Au niveau des dispositifs électroniques :

Tension artérielle

Électrocardiogramme

Pouls

Tension d’oxygène

Apnée du sommeil

Spiromètres

 

Un domaine sans limites?      

Sur une note plus légère (à gravité spécifique faible?), je me suis amusé en lisant dans ZME Science un article sur une des dernières propositions d’analyses délocalisées directement dans la cuvette des toilettes (acronyme à définir… (5).
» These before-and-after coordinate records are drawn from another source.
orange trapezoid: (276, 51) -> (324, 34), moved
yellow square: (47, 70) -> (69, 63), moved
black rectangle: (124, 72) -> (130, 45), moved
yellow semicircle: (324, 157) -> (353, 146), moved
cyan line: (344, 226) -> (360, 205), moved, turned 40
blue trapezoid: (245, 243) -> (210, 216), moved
La compagnie française Withings déjà connue pour ses montres et balances connectées a en effet mis en marché sa ligne de produits U-Scan qui permet d’analyser une série de constituants urinaires directement dans la cuvette des toilettes. Un petit dispositif de 90 mm est installé en permanence dans la cuvette et activé au contact d’une urine fraîchement émise. Une micro-pompe activée par la chaleur de l’urine prélève le volume de spécimen adéquat qui sera analysé optiquement et les résultats transmis à un téléphone intelligent (6).

Le U-Scan Nutri Balance fournit des résultats pour différents éléments nutritifs, les gras, la Vitamine C, le pH et le taux de corps cétoniques. Le U-Scan Cycle Sync fournit le taux de différentes hormones (FSH et LH) pour aider à préciser le cycle menstruel. Beaucoup d’autres applications sont dans le pip(i)line…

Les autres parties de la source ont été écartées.